The issue of data quality is an important one to weather station owners as well as the weather data services that they publish to. The weather data that you generate and share could be used for a number of different purposes, including research and planning. For that reason, and for posterity itself, it is important that the weather data coming from your data source be as accurate as possible.
There are many different factors that can affect a weather stationʼ’s data quality. Here are some of the main ones:
In some of these instances, proper planning can have a direct impact on the quality of the data. In other cases, the problem lies with the data source itself, and no amount of rectification can avoid the occasional data error.
The quality of collected weather data is more important than how much of the data is collected. While more data translates into higher data resolution, having a lot of invalid data is meaningless compared to have a smaller set of good data.
When it comes to determining what is good data and what is bad data, there are three determining factors: range, age and deviation of the data.
Every type of weather property that WeatherSnoop supports (temperature, humidity, linear measurement, etc) has a valid range limit that a value must fit within in order to be considered of good quality. For example, it makes no sense to have a negative hourly rainfall or wind speed. Likewise, extreme temperatures such as 500F or 250C represent impractical weather scenarios and could indicate a station malfunction.

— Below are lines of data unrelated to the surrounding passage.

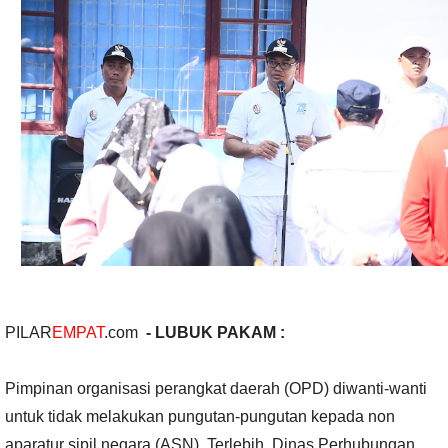
PILAR
EMPAT
.com
- LUBUK PAKAM :
Pimpinan organisasi perangkat daerah (OPD) diwanti-wanti
untuk tidak melakukan pungutan-pungutan kepada non
aparatur sipil negara (ASN). Terlebih, Dinas Perhubungan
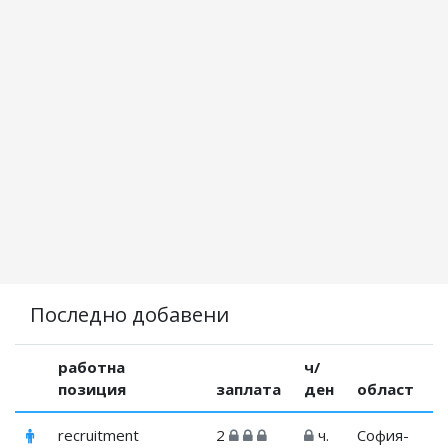
Последно добавени
работна
ч/
позиция
заплата
ден
област
recruitment
2
ч.
София-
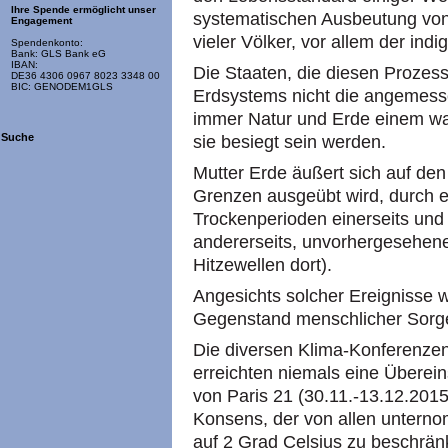
Ihre Spende ermöglicht unser
systematischen Ausbeutung von
Engagement
vieler Völker, vor allem der indi
Spendenkonto:
Bank: GLS Bank eG
IBAN:
Die Staaten, die diesen Prozes
DE36 4306 0967 8023 3348 00
BIC: GENODEM1GLS
Erdsystems nicht die angemess
immer Natur und Erde einem wa
Suche
sie besiegt sein werden.
Mutter Erde äußert sich auf den
Grenzen ausgeübt wird, durch e
Trockenperioden einerseits und
andererseits, unvorhergesehene
Hitzewellen dort).
Angesichts solcher Ereignisse 
Gegenstand menschlicher Sorg
Die diversen Klima-Konferenzen
erreichten niemals eine Überei
von Paris 21 (30.11.-13.12.2015
Konsens, der von allen untern
auf 2 Grad Celsius zu beschrän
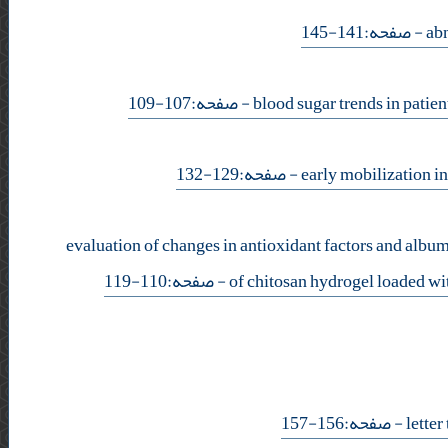
- صفحه:141-145
- صفحه:107-109
- صفحه:129-132
evaluation of changes in antioxidant factors and album
- صفحه:110-119
of chitosan hydrogel loaded wit
- صفحه:156-157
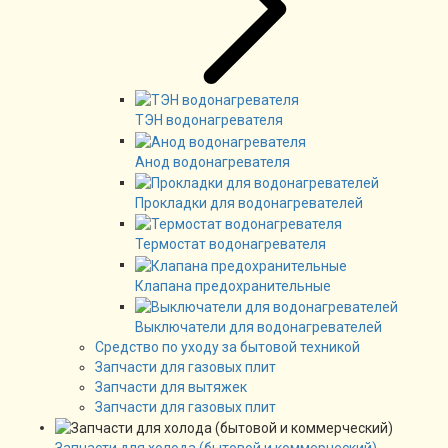
ТЭН водонагревателя
Анод водонагревателя
Прокладки для водонагревателей
Термостат водонагревателя
Клапана предохранительные
Выключатели для водонагревателей
Средство по уходу за бытовой техникой
Запчасти для газовых плит
Запчасти для вытяжек
Запчасти для газовых плит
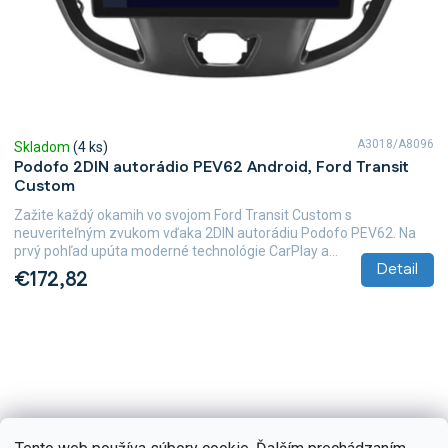
A3018/A8096
Skladom
(4 ks)
Podofo 2DIN autorádio PEV62 Android, Ford Transit
Custom
Zažite každý okamih vo svojom Ford Transit Custom s
neuveriteľným zvukom vďaka 2DIN autorádiu Podofo PEV62. Na
prvý pohľad upúta moderné technológie CarPlay a...
Detail
€172,82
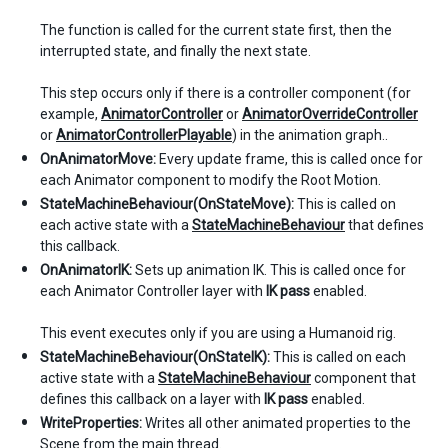
The function is called for the current state first, then the
interrupted state, and finally the next state.
This step occurs only if there is a controller component (for
example,
AnimatorController
or
AnimatorOverrideController
or
AnimatorControllerPlayable
) in the animation graph..
OnAnimatorMove:
Every update frame, this is called once for
each Animator component to modify the Root Motion.
StateMachineBehaviour(OnStateMove):
This is called on
each active state with a
StateMachineBehaviour
that defines
this callback.
OnAnimatorIK:
Sets up animation IK. This is called once for
each Animator Controller layer with
IK pass
enabled.
This event executes only if you are using a Humanoid rig.
StateMachineBehaviour(OnStateIK):
This is called on each
active state with a
StateMachineBehaviour
component that
defines this callback on a layer with
IK pass
enabled.
WriteProperties:
Writes all other animated properties to the
Scene from the main thread.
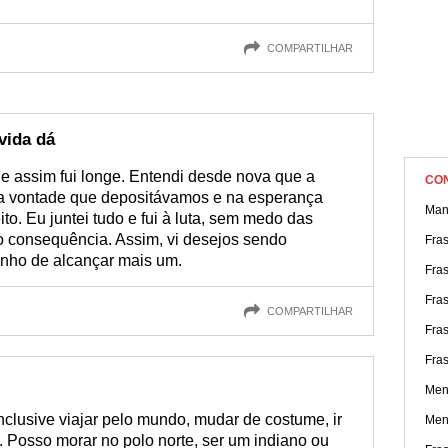
COMPARTILHAR
vida dá
e assim fui longe. Entendi desde nova que a
CO
na vontade que depositávamos e na esperança
Man
o. Eu juntei tudo e fui à luta, sem medo das
 consequência. Assim, vi desejos sendo
Fras
inho de alcançar mais um.
Fra
Fras
COMPARTILHAR
Fra
Fra
Men
inclusive viajar pelo mundo, mudar de costume, ir
Men
a. Posso morar no polo norte, ser um indiano ou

Much of our weather data tends to vary over time. Temperature, humidity and pressures are constantly changing, even if slightly. On the other hand, it may not rain for days or weeks at a time, so those values are still valid even though they have not recently changed.
Every weather property that WeatherSnoop supports has a timestamp associated with it. This timestamp can be seen in the Weather Property view, and one can quickly determine the “age” of a particular weather property. This age is useful in determining the data's validity in computations of the values of other weather properties.
In most cases, a weather propertyʼs value will not be significantly different from its previous value. For example, it is unlikely that a temperature will be 20F one minute, then 97F the next. On the other hand, wind speeds can change quickly and drastically.